4.2. Strong Influence of Vicariance and Oceanic Barriers on Genetic Structure

Both our SSR and cpDNA data supported a genetic divide between SCS and EIO, as previously observed in S. alba [11] and other mangrove species (see Introduction). We specifically tested for the effect of the Malay Peninsula as a genetic barrier with and without accounting for distance, and found a significant effect in both instances. However, the geographic distribution of cpDNA haplotypes in our study revealed that the Malay Peninsula did not dichotomously divide lineages between the Indian and Pacific Ocean. Instead, the haplotype in the Indian Ocean could be found throughout the distribution range, while another haplotype was largely confined within the South China Sea. The seclusion of the South China Sea haplotype in our study agreed with the findings from Yang et al. (2017) [11], though our cpDNA data did not demonstrate two clades corresponding to the Indo-Malesia and Australasia regions.
The combination of a wider geographic sampling (especially from marginal populations in the Southwest Pacific, Myanmar and Mozambique) and the usage of faster-mutating molecular markers (hence higher genetic diversity) in our study allowed for a broader and more refined biogeographic analysis than afforded in the recent study of S. alba by Yang et al. (2017) [11]. Notably, on top of EIO-SCS divergence, our data also supported further subdivision of population structuring within the EIO and SCS. These subdivisions were not detected in a previous study by Yang et al. (2017) [11], and highlighted the potential importance of oceanic barriers in restricting gene flow (see also [7]).
In particular, populations from the Andaman Sea and northern Strait of Malacca were found to be highly insular, though to a lesser extent than the populations from Northern Australia and Southwest Pacific Ocean (Table 3; Figure 2b and Figure 3b,c). The genetic divergence observed in populations from the Andaman Sea and northern Strait of Malacca could similarly be attributed to vicariance. During glacial periods, larger areas of the Andaman and Nicobar islands were exposed, partially enclosing the Andaman Sea into a basin [45], potentially limiting gene flow between the mangrove refugia within the basin and the populations beyond it. Contemporary populations from the Andaman Sea and northern Strait of Malacca were likely colonized by individuals from the refugia during interglacial periods. Our Bayesian analysis revealed that the populations from the northern and southern Strait of Malacca were from different genetic lineages, possibly as a result of this vicariance. Nevertheless, gene flow was detected between these two lineages, suggesting that recent post-glaciation contact counteracted the strong effects of vicariance. It is interesting to note that the phylogeographic pattern observed here differed from that of R. mucronata, for which a genetic continuity was detected at the boundary between the Andaman Sea and the Malacca Strait [7]. In S. alba, the boundary was pushed further south into the Malacca Strait.

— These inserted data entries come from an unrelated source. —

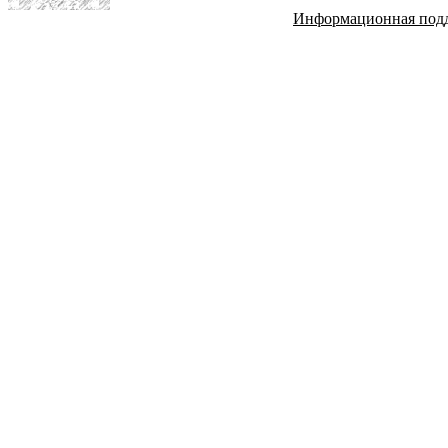
Информационная под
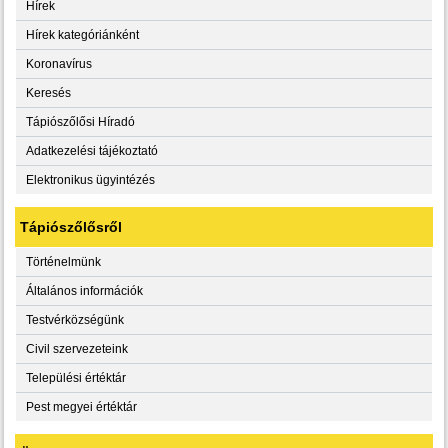
Hírek
Hírek kategóriánként
Koronavírus
Keresés
Tápiószőlősi Híradó
Adatkezelési tájékoztató
Elektronikus ügyintézés
Tápiószőlősről
Történelmünk
Általános információk
Testvérközségünk
Civil szervezeteink
Települési értéktár
Pest megyei értéktár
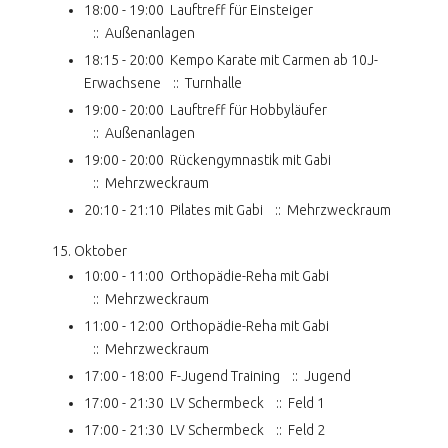
18:00 - 19:00
Lauftreff für Einsteiger
:: Außenanlagen
18:15 - 20:00
Kempo Karate mit Carmen ab 10J-
Erwachsene
:: Turnhalle
19:00 - 20:00
Lauftreff für Hobbyläufer
:: Außenanlagen
19:00 - 20:00
Rückengymnastik mit Gabi
:: Mehrzweckraum
20:10 - 21:10
Pilates mit Gabi
:: Mehrzweckraum
15. Oktober
10:00 - 11:00
Orthopädie-Reha mit Gabi
:: Mehrzweckraum
11:00 - 12:00
Orthopädie-Reha mit Gabi
:: Mehrzweckraum
17:00 - 18:00
F-Jugend Training
:: Jugend
17:00 - 21:30
LV Schermbeck
:: Feld 1
17:00 - 21:30
LV Schermbeck
:: Feld 2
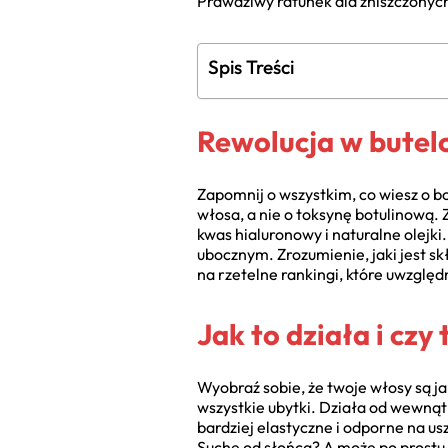
Prawdziwy ratunek dla zniszczony
Spis Treści
Rewolucja w butel
Zapomnij o wszystkim, co wiesz o b
włosa, a nie o toksynę botulinową.
kwas hialuronowy i naturalne olejk
ubocznym. Zrozumienie, jaki jest sk
na rzetelne rankingi, które uwzględn
Jak to działa i czy
Wyobraź sobie, że twoje włosy są ja
wszystkie ubytki. Działa od wewnątr
bardziej elastyczne i odporne na u
Suche od słońca? A może po prostu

Such inter-species disparity in phylogeographic pattern can result from differences in dispersal potential, habitat specificity, and level of exposure to tidal flow [47].

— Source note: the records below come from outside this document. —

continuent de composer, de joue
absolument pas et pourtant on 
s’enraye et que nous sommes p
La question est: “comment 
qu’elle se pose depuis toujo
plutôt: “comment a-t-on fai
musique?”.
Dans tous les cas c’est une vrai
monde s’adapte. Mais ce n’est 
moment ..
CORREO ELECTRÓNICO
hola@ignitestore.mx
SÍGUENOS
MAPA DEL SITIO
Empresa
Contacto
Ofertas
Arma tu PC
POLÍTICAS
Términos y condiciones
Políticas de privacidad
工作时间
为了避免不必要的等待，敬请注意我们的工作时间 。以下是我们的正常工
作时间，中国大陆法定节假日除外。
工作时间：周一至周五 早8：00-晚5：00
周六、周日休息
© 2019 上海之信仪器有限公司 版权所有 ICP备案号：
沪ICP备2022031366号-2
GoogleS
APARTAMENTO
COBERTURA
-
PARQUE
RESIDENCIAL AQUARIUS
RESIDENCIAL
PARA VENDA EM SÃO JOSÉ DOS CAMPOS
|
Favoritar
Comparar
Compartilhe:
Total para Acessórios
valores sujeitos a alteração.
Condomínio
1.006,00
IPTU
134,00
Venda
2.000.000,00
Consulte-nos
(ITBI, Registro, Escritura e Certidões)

Similarly, the clear dichotomous division in the Northern Australia and Southwestern Pacific Ocean cluster (AU1-AU2 versus NC1-NC2) and the South China Sea cluster (MA3-TH3-VIE versus MA4-PH1-PH2) under the K = 8 scenario in both the Bayesian analysis and the Barrier analysis indicated the presence of cryptic oceanic barriers. The strong genetic differentiation between Northern Australia and Southwestern Pacific Ocean cluster was supported by both SSR and cpDNA data. Our study agreed with the phylogeography of reef fishes, whereby populations from the Micronesian islands (Northwest Pacific Ocean) were more connected to Northern Australia than the Melanesia (Southwest Pacific Ocean) (See Figure 2b) [48]. This suggests that the oceanic separation between Australia and New Caledonia imposed by the Coral Sea is large enough to build up significant population structure, even for marine species with high dispersability. Likewise, populations from the South China Sea were genetically divided into mainland-origin (MA3-TH3-VIE) and island-origin (MA4-PH1-PH2) (Figure 3c); thus, the sea itself appeared to be a genetic barrier. This genetic pattern has been observed in S. alba itself [11] and also in viviparous mangrove species, Kandeliacandel [49]. In the former, the divergence was attributed to glacial isolation of northern Borneo by exposed land surrounding the Sulu Sea [11]. In the latter, the divergence was attributed to the fruiting season that coincided with northward-flowing ocean currents cutting through the South China Sea into the Pacific Ocean, thus preventing dispersal between populations from the east and west corners of the South China Sea [49]. Landscape level propagule release simulations, which account for ocean circulation patterns, will be able to cross-validate these inferences [50].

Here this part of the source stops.